• **DATA EXTRACTS**:
......

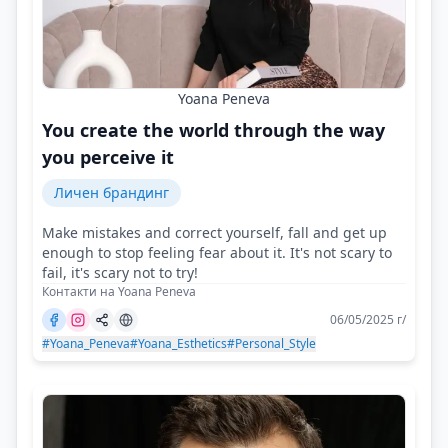
Yoana Peneva
You create the world through the way
you perceive it
Личен брандинг
Make mistakes and correct yourself, fall and get up
enough to stop feeling fear about it. It's not scary to
fail, it's scary not to try!
Контакти на Yoana Peneva
06/05/2025 г/
#Yoana_Peneva
#Yoana_Esthetics
#Personal_Style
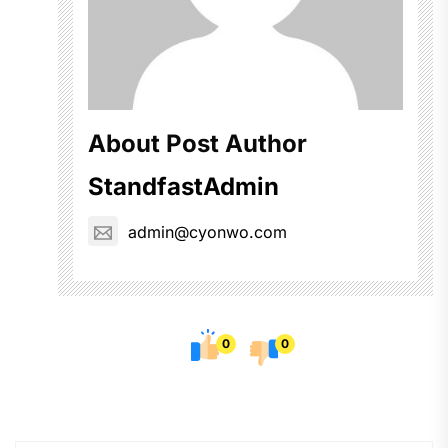
About Post Author
StandfastAdmin
admin@cyonwo.com
0
0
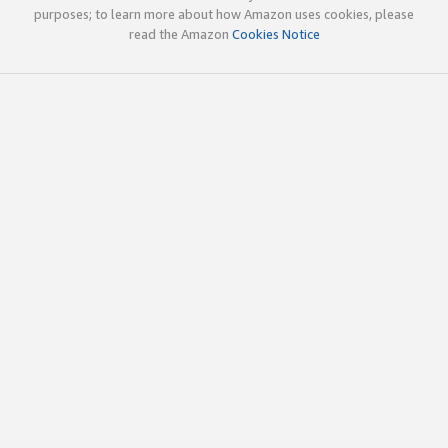
purposes; to learn more about how Amazon uses cookies, please
read the Amazon
Cookies Notice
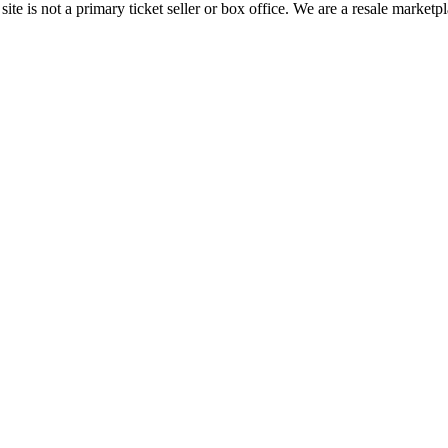
te is not a primary ticket seller or box office.
We are a resale marketpl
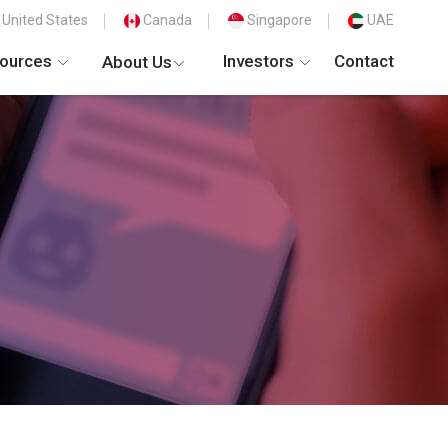
United States
Canada
Singapore
UAE
ources
Investors
Contact
About Us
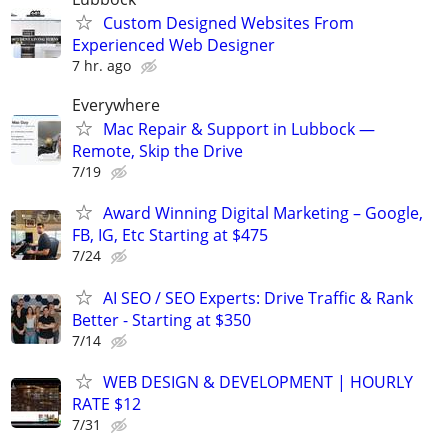
Custom Designed Websites From
Experienced Web Designer
7 hr. ago
Everywhere
Mac Repair & Support in Lubbock —
Remote, Skip the Drive
7/19
Award Winning Digital Marketing – Google,
FB, IG, Etc Starting at $475
7/24
AI SEO / SEO Experts: Drive Traffic & Rank
Better - Starting at $350
7/14
WEB DESIGN & DEVELOPMENT | HOURLY
RATE $12
7/31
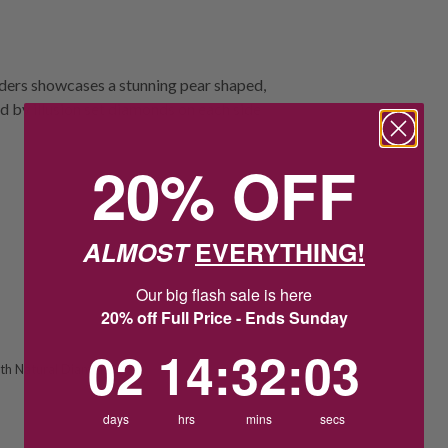
ulders showcases a stunning pear shaped,
d by illusion set diamonds on each side
20% OFF
ALMOST
EVERYTHING!
Our big flash sale is here
20% off Full Price - Ends Sunday
2
14
:
Countdown ends in:
32
:
3
02
14
:
32
:
03
th Natural Diamond
days
hrs
mins
secs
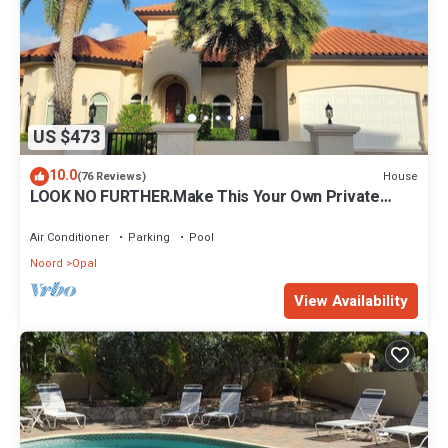
US $473
10.0
House
(76 Reviews)
LOOK NO FURTHER.Make This Your Own Private
Paradise Getaway!
Air Conditioner
Parking
Pool
Noord
Opal
View Availability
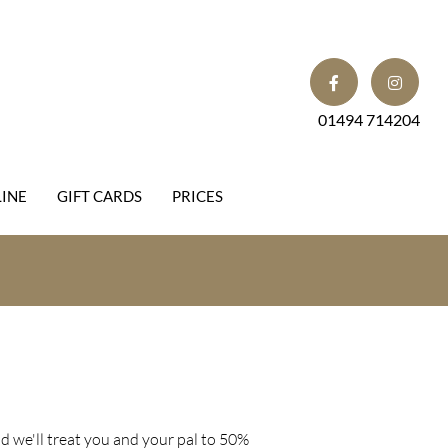
01494 714204
INE
GIFT CARDS
PRICES
 we'll treat you and your pal to 50%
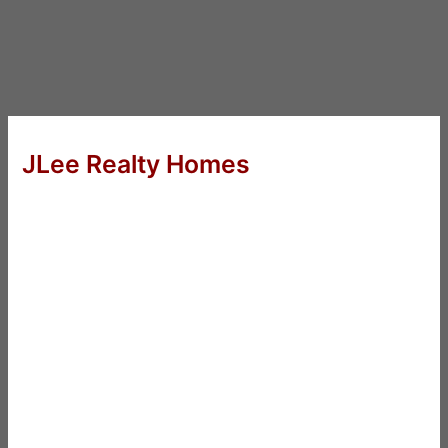
JLee Realty Homes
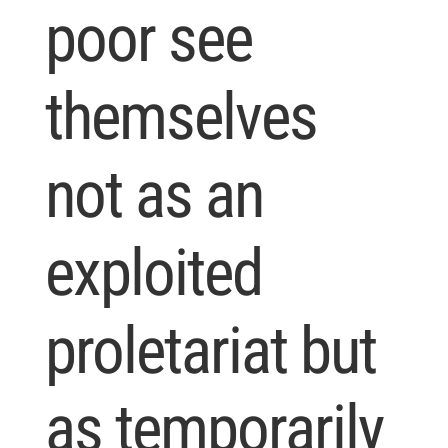
poor see
themselves
not as an
exploited
proletariat but
as temporarily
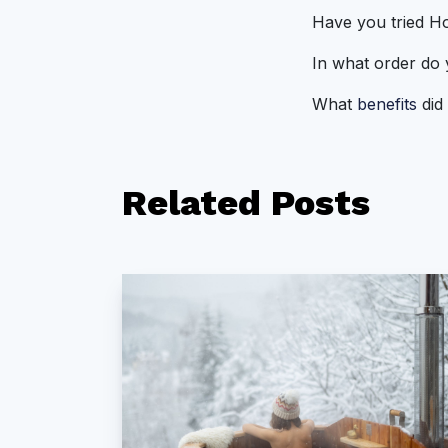
Have you tried Ho
In what order do
What
benefits
did 
Related
Posts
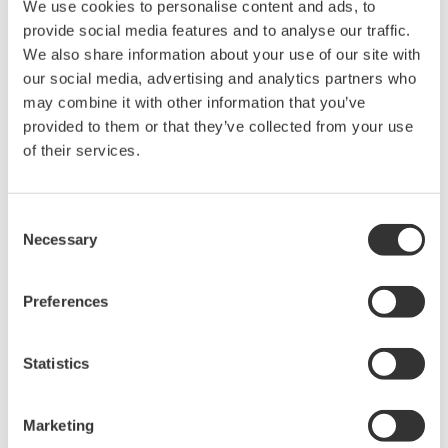
We use cookies to personalise content and ads, to
provide social media features and to analyse our traffic.
* Software Agreement
We also share information about your use of our site with
our social media, advertising and analytics partners who
The property rights, proprietary rights,
may combine it with other information that you’ve
intellectual property rights, and all other
provided to them or that they’ve collected from your use
rights associated with the software are
of their services.
held by Yokogawa Electric Corporation.
Under no circumstances is any dumping,
Consent
reverse compiling, reverse assembly,
Necessary
Selection
reverse engineering, or any other kind of
alteration or revision of this software
Preferences
allowed.
This software is offered free of charge,
but no unlimited warranties are made
Statistics
against any defects whatsoever.
Also, Yokogawa may not be able to accept
Marketing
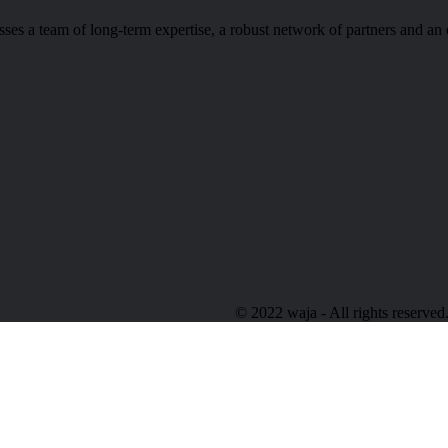
s a team of long-term expertise, a robust network of partners and an 
© 2022 waja - All rights reserved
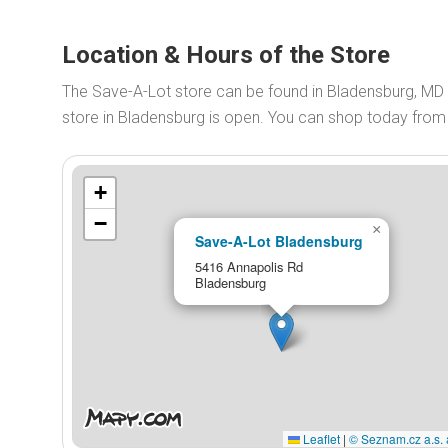
Location & Hours of the Store
The Save-A-Lot store can be found in Bladensburg, MD
store in Bladensburg is open. You can shop today fro
+
−
×
Save-A-Lot Bladensburg
5416 Annapolis Rd
Bladensburg
Leaflet
|
© Seznam.cz a.s.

......

Without the pictures, repeat every record above exactly as written.

Yoana Peneva
You create the world through the way
you perceive it
Личен брандинг
Make mistakes and correct yourself, fall and get up
enough to stop feeling fear about it. It's not scary to
fail, it's scary not to try!
Контакти на Yoana Peneva
06/05/2025 г/
#Yoana_Peneva
#Yoana_Esthetics
#Personal_Style
About Post Author
StandfastAdmin
admin@cyonwo.com
0
0
purposes; to learn more about how Amazon uses cookies, please
read the Amazon
Cookies Notice
te is not a primary ticket seller or box office.
We are a resale marketpl
United States
Canada
Singapore
UAE
ources
Investors
Contact
About Us
Custom Designed Websites From
Experienced Web Designer
7 hr. ago
Everywhere
Mac Repair & Support in Lubbock —
Remote, Skip the Drive
7/19
Award Winning Digital Marketing – Google,
FB, IG, Etc Starting at $475
7/24
AI SEO / SEO Experts: Drive Traffic & Rank
Better - Starting at $350
7/14
WEB DESIGN & DEVELOPMENT | HOURLY
RATE $12
7/31
ulders showcases a stunning pear shaped,
d by illusion set diamonds on each side
20% OFF
ALMOST
EVERYTHING!
Our big flash sale is here
20% off Full Price - Ends Sunday
2
14
:
Countdown ends in:
32
:
3
02
14
:
32
:
03
th Natural Diamond
days
hrs
mins
secs
US $473
10.0
House
(76 Reviews)
LOOK NO FURTHER.Make This Your Own Private
Paradise Getaway!
Air Conditioner
Parking
Pool
Noord
Opal
View Availability
01494 714204
INE
GIFT CARDS
PRICES
 we'll treat you and your pal to 50%
JLee Realty Homes
poor see
themselves
not as an
exploited
proletariat but
as temporarily
Have you tried Ho
In what order do
What
benefits
did 
Related
Posts
We use cookies to personalise content and ads, to
provide social media features and to analyse our traffic.
* Software Agreement
We also share information about your use of our site with
our social media, advertising and analytics partners who
The property rights, proprietary rights,
may combine it with other information that you’ve
intellectual property rights, and all other
provided to them or that they’ve collected from your use
rights associated with the software are
of their services.
held by Yokogawa Electric Corporation.
Under no circumstances is any dumping,
Consent
reverse compiling, reverse assembly,
Necessary
Selection
reverse engineering, or any other kind of
alteration or revision of this software
Preferences
allowed.
This software is offered free of charge,
but no unlimited warranties are made
Statistics
against any defects whatsoever.
Also, Yokogawa may not be able to accept
Marketing
s a team of long-term expertise, a robust network of partners and an 
© 2022 waja - All rights reserved
Location & Hours of the Store
The Save-A-Lot store can be found in Bladensburg, MD
store in Bladensburg is open. You can shop today fro
+
−
×
Save-A-Lot Bladensburg
5416 Annapolis Rd
Bladensburg
Leaflet
|
© Seznam.cz a.s.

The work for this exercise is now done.